Contrairement à l'analyse faite par le premier juge, la cour estime qu'il est justifié à hauteur d'appel, qu'aucune forclusion n'est encourue, moins de deux ans s'étant écoulé entre le premier incident partiel de paiement non régularisé (5 mars 2023) et l'action en paiement de l'établissement financier, suivant assignation délivrée le 4 juin 2024. Dès lors, il y a lieu de constater que la SA CA Consumer finance est recevable en son action en paiement au titre du solde du prêt.
Sur le bien-fondé de la demande principale
La SA CA Consumer finance expose avoir adressé une mise en demeure préalable à la déchéance du terme par lettre recommandée du 11 août 2023, puis une mise en demeure constatant la déchéance du terme par lettre recommandée du 11 septembre 2023.
Si le contrat de prêt d'une somme d'argent peut prévoir que la défaillance de l'emprunteur entraînera la déchéance du terme, celle-ci ne peut, sauf disposition expresse et non équivoque, être déclarée acquise au créancier sans la délivrance d'une mise en demeure restée sans effet, précisant le délai dont dispose le débiteur pour y faire obstacle.

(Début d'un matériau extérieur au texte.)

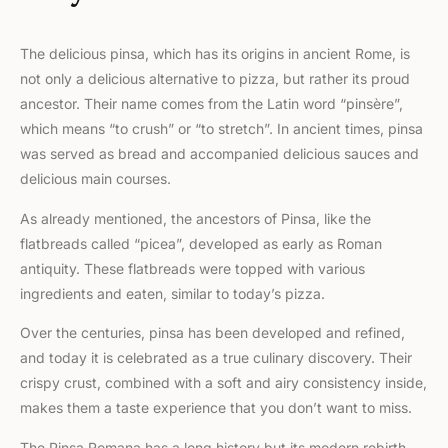
The delicious pinsa, which has its origins in ancient Rome, is
not only a delicious alternative to pizza, but rather its proud
ancestor. Their name comes from the Latin word “pinsère”,
which means “to crush” or “to stretch”. In ancient times, pinsa
was served as bread and accompanied delicious sauces and
delicious main courses.
As already mentioned, the ancestors of Pinsa, like the
flatbreads called “picea”, developed as early as Roman
antiquity. These flatbreads were topped with various
ingredients and eaten, similar to today’s pizza.
Over the centuries, pinsa has been developed and refined,
and today it is celebrated as a true culinary discovery. Their
crispy crust, combined with a soft and airy consistency inside,
makes them a taste experience that you don’t want to miss.
The Pinsa Romana has a long history but its modern rebirth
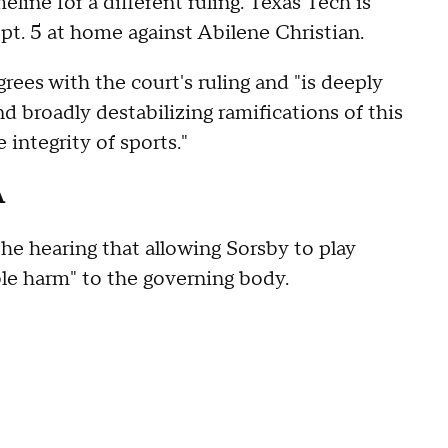
line for a different ruling. Texas Tech is
pt. 5 at home against Abilene Christian.
rees with the court's ruling and "is deeply
 broadly destabilizing ramifications of this
ntegrity of sports."
A
e hearing that allowing Sorsby to play
le harm" to the governing body.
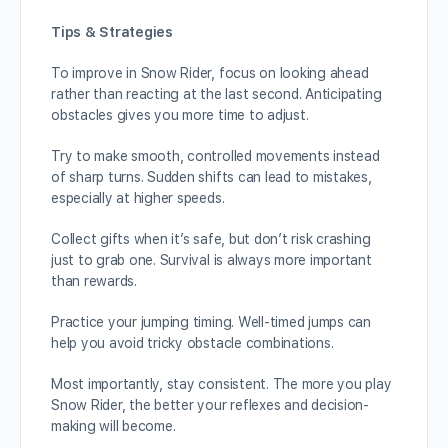
Tips & Strategies
To improve in Snow Rider, focus on looking ahead
rather than reacting at the last second. Anticipating
obstacles gives you more time to adjust.
Try to make smooth, controlled movements instead
of sharp turns. Sudden shifts can lead to mistakes,
especially at higher speeds.
Collect gifts when it’s safe, but don’t risk crashing
just to grab one. Survival is always more important
than rewards.
Practice your jumping timing. Well-timed jumps can
help you avoid tricky obstacle combinations.
Most importantly, stay consistent. The more you play
Snow Rider, the better your reflexes and decision-
making will become.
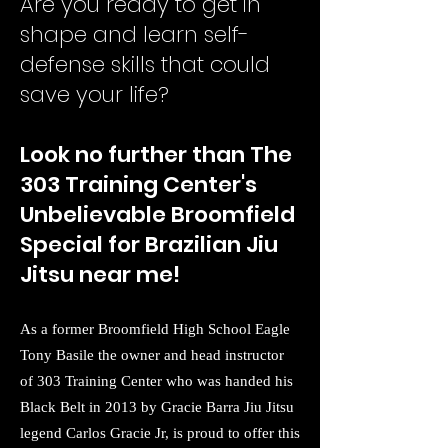
Are you ready to get in
shape and le
arn self-
defense skills that could
save your life?
Look no further than The
303 Training Center's
Unbelievable Broomfield
Special for Brazilian Jiu
Jitsu near me!
As a former Broomfield High School Eagle
Tony Basile the owner and head instructor
of 303 Training Center who was handed his
Black Belt in 2013 by Gracie Barra Jiu Jitsu
legend Carlos Gracie Jr, is proud to offer this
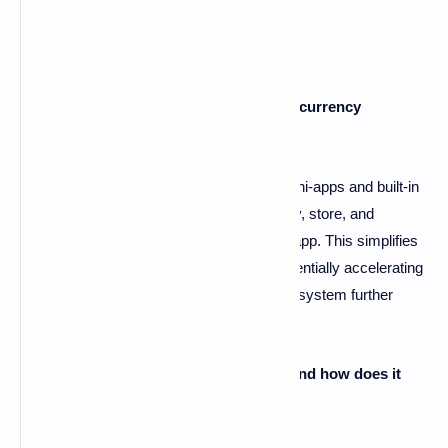
FAQs
Q1: How does Telegram facilitate cryptocurrency
adoption?
A1: Telegram integrates cryptocurrency mini-apps and built-in
wallets, allowing its 950 million users to buy, store, and
exchange digital assets directly within the app. This simplifies
access to crypto for a large user base, potentially accelerating
global adoption. Its role within the TON ecosystem further
enhances this capability.
Q2: What is The Open Network (TON), and how does it
relate to Telegram?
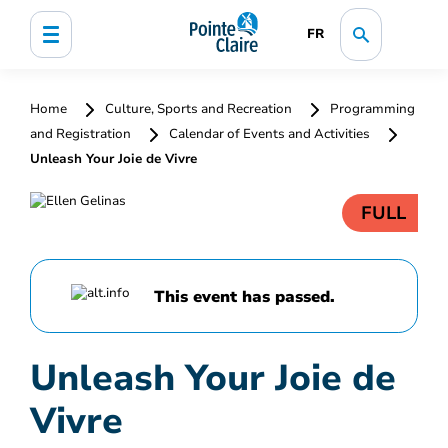
FR
Home
Culture, Sports and Recreation
Programming
and Registration
Calendar of Events and Activities
Unleash Your Joie de Vivre
FULL
This event has passed.
Unleash Your Joie de
Vivre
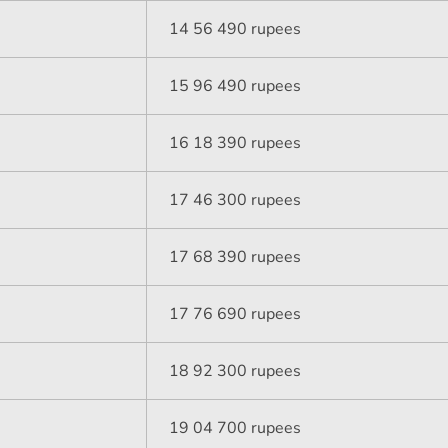
14 56 490 rupees
15 96 490 rupees
16 18 390 rupees
17 46 300 rupees
17 68 390 rupees
17 76 690 rupees
18 92 300 rupees
19 04 700 rupees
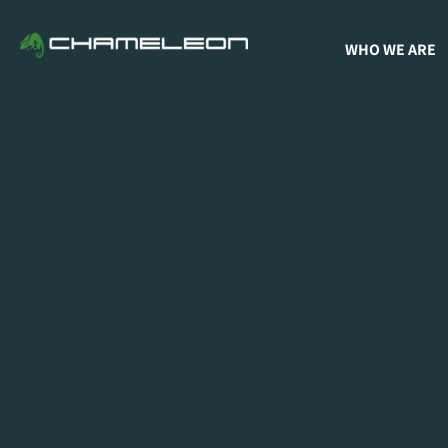
WHO WE ARE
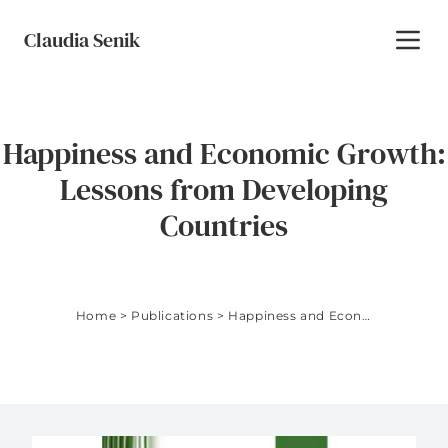
Skip to content
Claudia Senik
Toggl
Happiness and Economic Growth:
Lessons from Developing
Countries
Home
>
Publications
>
Happiness and Economic Growth: Lessons from Developing Countries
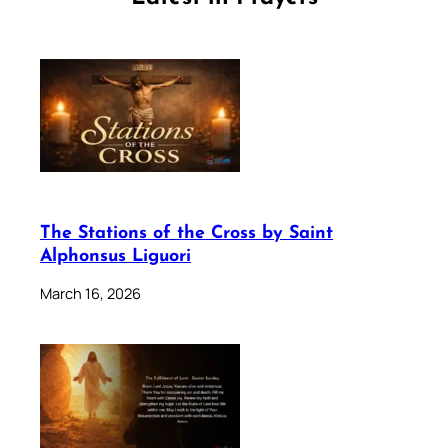
The Stations of the Cross by Saint
Alphonsus Liguori
March 16, 2026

En l'absence d'une telle dispense expresse et non équivoque de mise en demeure préalable, il appartient à la SA CA Consumer finance de justifier d'un mise en demeure ayant précédé la déchéance du terme.
La mise en demeure est l'interpellation par laquelle une personne notifie à une autre ce qu'elle croit être en droit d'attendre d'elle. Elle doit comporter outre la menace d'une sanction, une interpellation suffisante et précise.
Ainsi le contenu de l'acte doit faire apparaître sans ambiguïté que son auteur attend instamment quelque chose et il faut que la chose attendue soit clairement identifiée.